Ce n'est pas comme Le Poulpe, écrit par des auteurs différents ?
Non, dans ce genre là, c'est trop compliqué. Le langage, le style, le rythme, l'univers, sont trop personnels.
Un autre sort en 2020, chez Grasset, sur le sujet du chemsex. C'est comme Requiem For a Dream. C'est la descente aux enfers d'un de ces mecs qui, avant de faire des orgies, gobent ou s'injectent des psychostimulants. C'est un hétéro, initié par un gay, qui essaie de cacher ça à sa famille et qui s’enferme dans la consommation de drogues qui le font devenir dépendant sexuel, donc deux dépendances à la fois. Après j'aimerais bien me lancer dans une dystopie, pour tenter encore autre chose.
Tu n'as pas envie de travailler sur un film par exemple, quelque chose en rapport avec l'image ?
Pas trop. Pourtant je suis de la génération de l'image. Tous mes livres sont d'abord pensés comme des films, j'imagine même parfois des acteurs précis. J'ai des propositions, mais je ne suis vraiment pas un auteur qui veut tout gérer ; je préfère que quelqu'un s'empare de ce que j'ai écrit. Évidemment, je peux être déçu après, mais si le film est foiré, c'est pas moi qui l'ai fait. Je préfère que quelqu'un se réapproprie mes histoires, ça m'intéresse davantage que de refaire un truc que j'avais déjà imaginé en l'écrivant. J'avais tenté une BD pour « Le mec de l'underground », mais ce n'est jamais sorti. Et puis c'est du taf et moi je suis plus à l'aise tout seul, avec un ordinateur, qu'avec une team. Gamin, j'avais déjà des petites caméras, mais je n'ai jamais fait de films.
Est-ce que tu essaierais d'autres genre : SF, romans d'époque ?
Bien sûr. Quand je parle de dystopie, c'est un sous-genre de la SF. J'aime bien le cyberpunk aussi, je ne m'interdis rien, j'ai même écrit trois nouvelles de politique fiction qui étaient des commandes mais je me suis amusé à les écrire. Même des livres pour enfants, ça pourrait me faire kiffer. Pour les romans d'époque, j'y ai déjà pensé, mais j'aimerais remodeler l'époque, comme dans Inglorious Bastards. J'ai envie de parler de cette période historique telle que je l'imagine, ce qui est finalement transgressif, parce que que c'est du révisionnisme, mais je m'en fous. C'est un roman après tout.
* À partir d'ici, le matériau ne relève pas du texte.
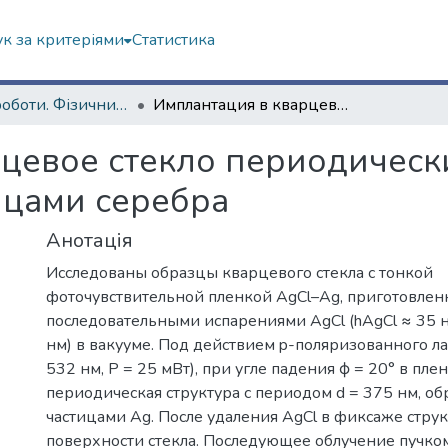
к за критеріями
Статистика
Наукові роботи. Фізичний факультет
Имплантация в кварцевое стекло периодических структур, образованных частицами серебра
цевое стекло периодически
ицами серебра
Анотація
Исследованы образцы кварцевого стекла с тонкой
фоточувствительной пленкой AgCl–Ag, приготовлен
последовательными испарениями AgCl (hAgCl ≈ 35 н
нм) в вакууме. Под действием p-поляризованного ла
532 нм, P = 25 мВт), при угле падения ϕ = 20° в пле
периодическая структура с периодом d = 375 нм, о
частицами Ag. После удаления AgCl в фиксаже струк
поверхности стекла. Последующее облучение пучком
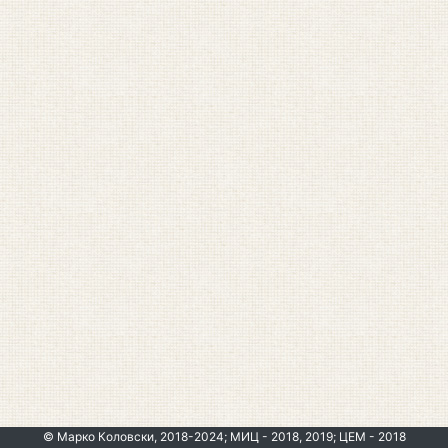
© Марко Коловски, 2018-2024; МИЦ - 2018, 2019; ЦЕМ - 2018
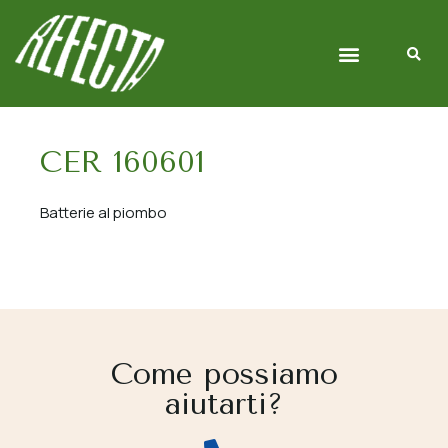
Chi siamo
Gestione Rifiuti
CER 160601
Batterie al piombo
Come possiamo
aiutarti?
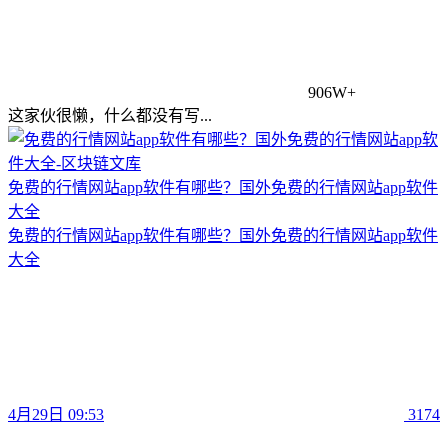
906W+
这家伙很懒，什么都没有写...
免费的行情网站app软件有哪些？国外免费的行情网站app软件
大全
免费的行情网站app软件有哪些？国外免费的行情网站app软件
大全
4月29日 09:53
3174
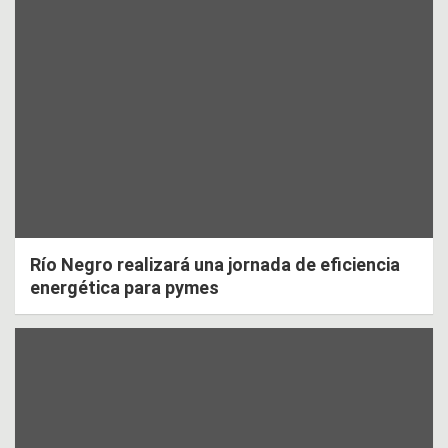
Río Negro realizará una jornada de eficiencia
energética para pymes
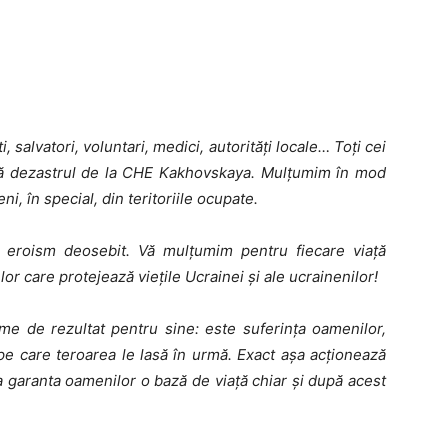
i, salvatori, voluntari, medici, autorități locale… Toți cei
pă dezastrul de la CHE Kakhovskaya. Mulțumim în mod
i, în special, din teritoriile ocupate.
un eroism deosebit. Vă mulțumim pentru fiecare viață
elor care protejează viețile Ucrainei și ale ucrainenilor!
me de rezultat pentru sine: este suferința oamenilor,
pe care teroarea le lasă în urmă. Exact așa acționează
a garanta oamenilor o bază de viață chiar și după acest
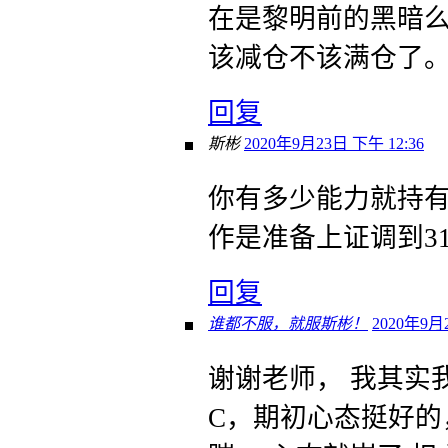
在是黎明前的黑暗么
该减仓不该满仓了
回复
斯彬
2020年9月23日 下午 12:36
你有多少能力就持
作是准备上证调到31
回复
谁都不服，就服斯彬！
2020年9月
谢谢老师， 我其实
C，期初心态挺好的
Un écrivain travaille toujours dans un environnement ; comment sens-tu l'époque ?
Je suis d'une nature assez optimiste, mais l'évolution de la société est assez angoissante. Est-ce que c'est réel ou est-ce que c'est un effet de la médiatisation, des réseaux sociaux, je ne sais pas, c'était sûrement pas plus cool au Moyen Âge.
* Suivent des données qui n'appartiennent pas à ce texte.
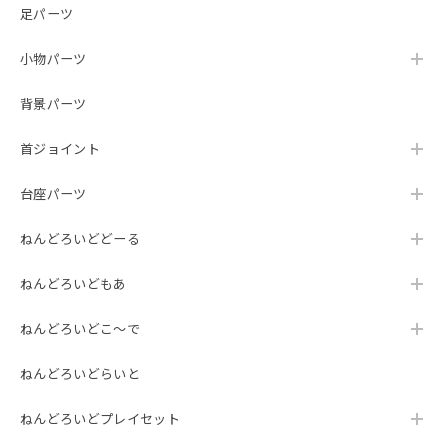
足パーツ
小物パーツ
背景パーツ
首ジョイント
台座パーツ
ねんどろいどどーる
ねんどろいどもあ
ねんどろいどこ～で
ねんどろいどらいと
ねんどろいどプレイセット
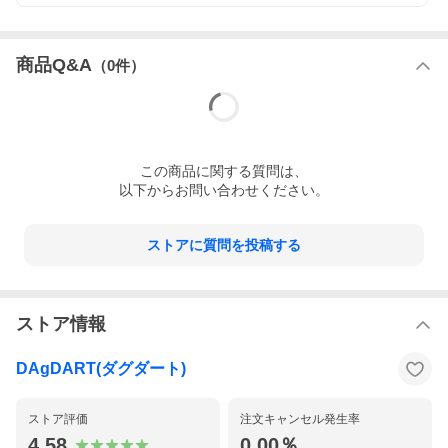
商品Q&A
（
0
件）
この
商品
に関する質問は、
以下からお問い合わせください。
ストアに質問を投稿する
ストア情報
DAgDART(ダグダート)
ストア評価
注文キャンセル発生率
4.58
0.00％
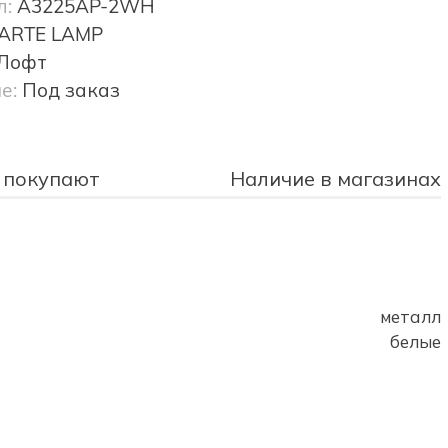
л:
A3225AP-2WH
ARTE LAMP
Лофт
е:
Под заказ
 покупают
Наличие в магазинах
металл
белые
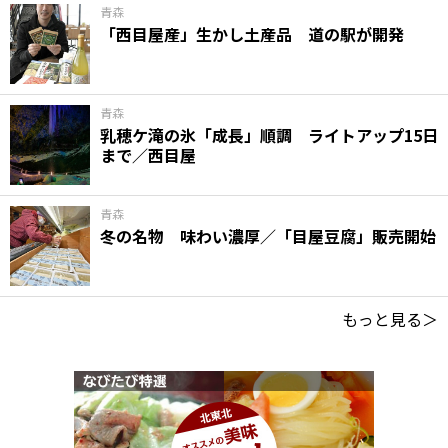
青森
「西目屋産」生かし土産品 道の駅が開発
青森
乳穂ケ滝の氷「成長」順調 ライトアップ15日
まで／西目屋
青森
冬の名物 味わい濃厚／「目屋豆腐」販売開始
もっと見る＞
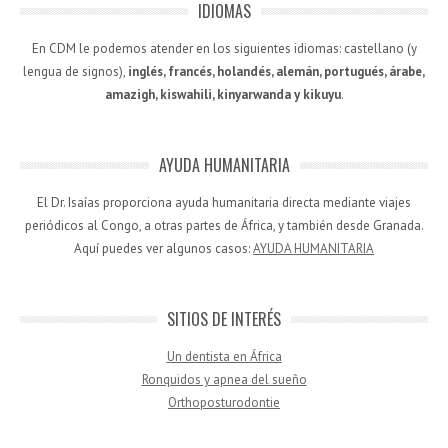
IDIOMAS
En CDM le podemos atender en los siguientes idiomas: castellano (y
lengua de signos),
inglés, francés, holandés, alemán, portugués, árabe,
amazigh, kiswahili, kinyarwanda y kikuyu
.
AYUDA HUMANITARIA
El Dr. Isaías proporciona ayuda humanitaria directa mediante viajes
periódicos al Congo, a otras partes de África, y también desde Granada.
Aquí puedes ver algunos casos:
AYUDA HUMANITARIA
SITIOS DE INTERÉS
Un dentista en África
Ronquidos y apnea del sueño
Orthoposturodontie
Paul Virilio, qui est mort récemment et dont on a beaucoup parlé dans La Spirale, disait que nous étions entré dans une société de vitesse, et que ça n'a pour seule conséquence que de nous rapprocher plus vite de notre mort, qu'en penses-tu ?
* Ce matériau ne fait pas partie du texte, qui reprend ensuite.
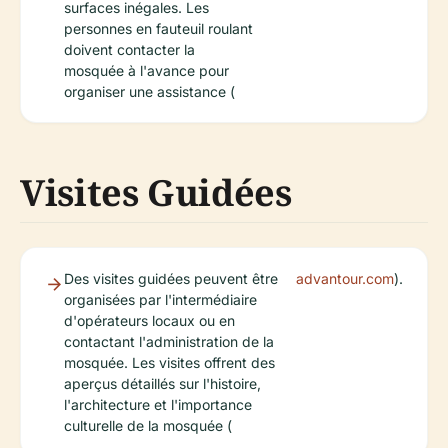
surfaces inégales. Les
personnes en fauteuil roulant
doivent contacter la
mosquée à l'avance pour
organiser une assistance (
Visites Guidées
Des visites guidées peuvent être
advantour.com
).
organisées par l'intermédiaire
d'opérateurs locaux ou en
contactant l'administration de la
mosquée. Les visites offrent des
aperçus détaillés sur l'histoire,
l'architecture et l'importance
culturelle de la mosquée (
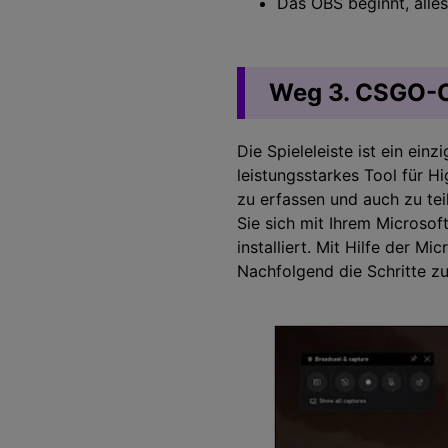
Das OBS beginnt, alles
Weg 3. CSGO-Cl
Die Spieleleiste ist ein einz
leistungsstarkes Tool für 
zu erfassen und auch zu tei
Sie sich mit Ihrem Microsof
installiert. Mit Hilfe der M
Nachfolgend die Schritte z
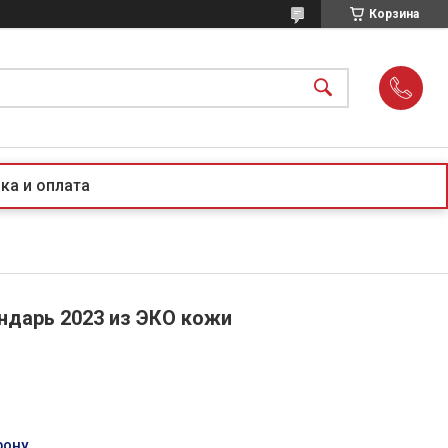
Корзина
ка и оплата
дарь 2023 из ЭКО кожи
фону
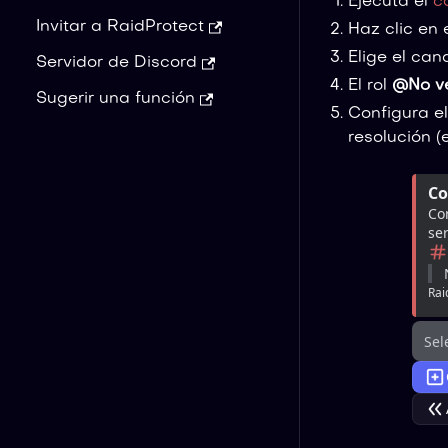
Ejecuta el
c
Invitar a RaidProtect
Haz clic en 
Elige el can
Servidor de Discord
El rol
@No ve
Sugerir una función
Configura el
resolución (e
Co
Con
ser
Rai
Sel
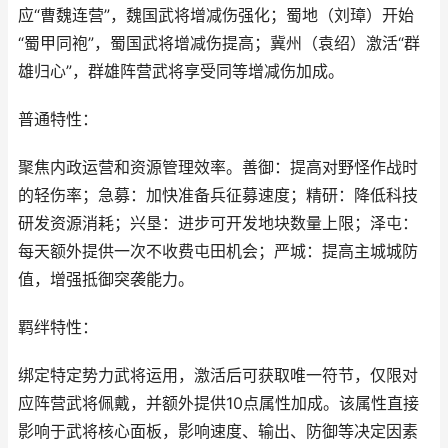
应“曹魏连营”，魏国武将增减伤强化；蜀地（刘璋）开始
“蜀甲同袍”，蜀国武将增减伤提高；冀州（袁绍）激活“群
雄归心”，群雄阵营武将享受同等增减伤加成。
普通特性：
聚焦内政运营和资源管理效率。善御：提高对野怪作战时
的轻伤率；急募：加快准备兵征募速度；精研：降低科技
研发资源消耗；兴垦：进步可开发地块数量上限；泽屯：
每天额外提供一次不收费屯田机会；严城：提高主城城防
值，增强抵御突袭能力。
羁绊特性：
绑定特定势力武将运用，激活后可获取唯一符节，仅限对
应阵营武将佩戴，并额外提供10点属性加成。该属性直接
影响于武将核心面板，影响速度、输出、防御等决定因素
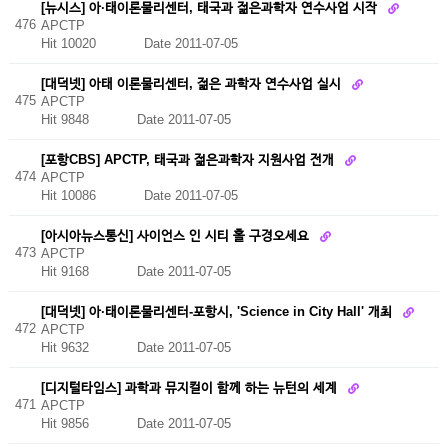
[뉴시스] 아·태이론물리센터, 태국과 젊은과학자 연수사업 시작
476
APCTP
Hit 10020
Date 2011-07-05
[대덕넷] 아태 이론물리센터, 젊은 과학자 연수사업 실시
475
APCTP
Hit 9848
Date 2011-07-05
[포항CBS] APCTP, 태국과 젊은과학자 지원사업 전개
474
APCTP
Hit 10086
Date 2011-07-05
[아시아뉴스통신] 사이언스 인 시티 홀 구경오세요
473
APCTP
Hit 9168
Date 2011-07-05
[대덕넷] 아·태이론물리센터-포항시, 'Science in City Hall' 개최
472
APCTP
Hit 9632
Date 2011-07-05
[디지털타임스] 과학과 뮤지컬이 함께 하는 뉴턴의 세계
471
APCTP
Hit 9856
Date 2011-07-05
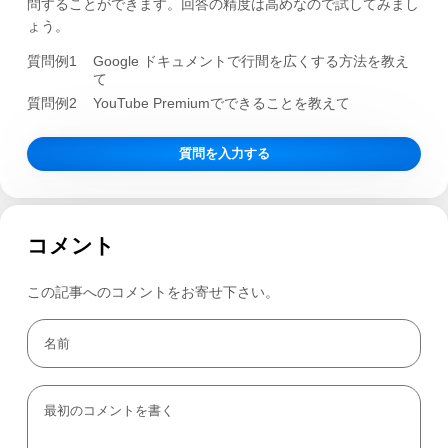
問することができます。回答の精度は高めなので試してみまし
ょう。
質問例1
Google ドキュメントで行間を広くする方法を教え
て
質問例2
YouTube Premiumでできることを教えて
質問を入力する
コメント
この記事へのコメントをお寄せ下さい。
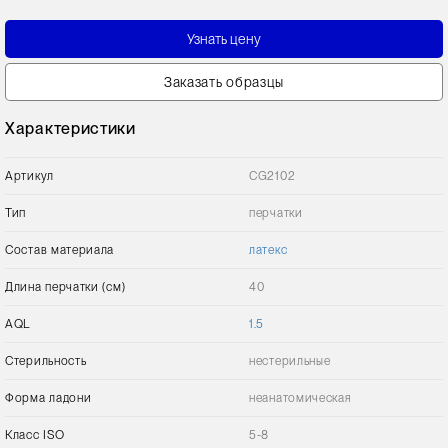
Узнать цену
Заказать образцы
Характеристики
Артикул
CG2102
Тип
перчатки
Состав материала
латекс
Длина перчатки (см)
40
AQL
1.5
Стерильность
нестерильные
Форма ладони
неанатомическая
Класс ISO
5-8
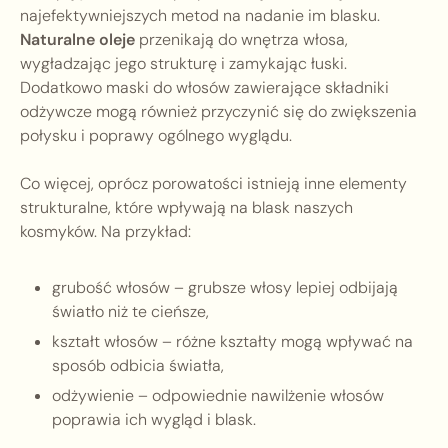
najefektywniejszych metod na nadanie im blasku.
Naturalne oleje
przenikają do wnętrza włosa,
wygładzając jego strukturę i zamykając łuski.
Dodatkowo maski do włosów zawierające składniki
odżywcze mogą również przyczynić się do zwiększenia
połysku i poprawy ogólnego wyglądu.
Co więcej, oprócz porowatości istnieją inne elementy
strukturalne, które wpływają na blask naszych
kosmyków. Na przykład:
grubość włosów – grubsze włosy lepiej odbijają
światło niż te cieńsze,
kształt włosów – różne kształty mogą wpływać na
sposób odbicia światła,
odżywienie – odpowiednie nawilżenie włosów
poprawia ich wygląd i blask.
L'accélération, c'est flippant. En l'espace d'un an, tu ne comprends plus rien au monde dans lequel tu vis, tu peux être dépassé par ton époque. Tout se précipite. C'est ce que j'ai vécu après le prix du Flore, ce désir de performance, c'est lié à l'accélération. Il faut bouffer, consommer, produire, même quand tu es romancier, éditeur. C'est pesant. D'autant que ça amène à être toujours concentré sur son avenir, sur le futur. Cela ne veut pas dire que j'envie les gens qui vivent dans le passé, mais vivre tout le temps dans le futur, ce n'est pas enviable non plus. Je préfère kiffer le moment présent, si je peux.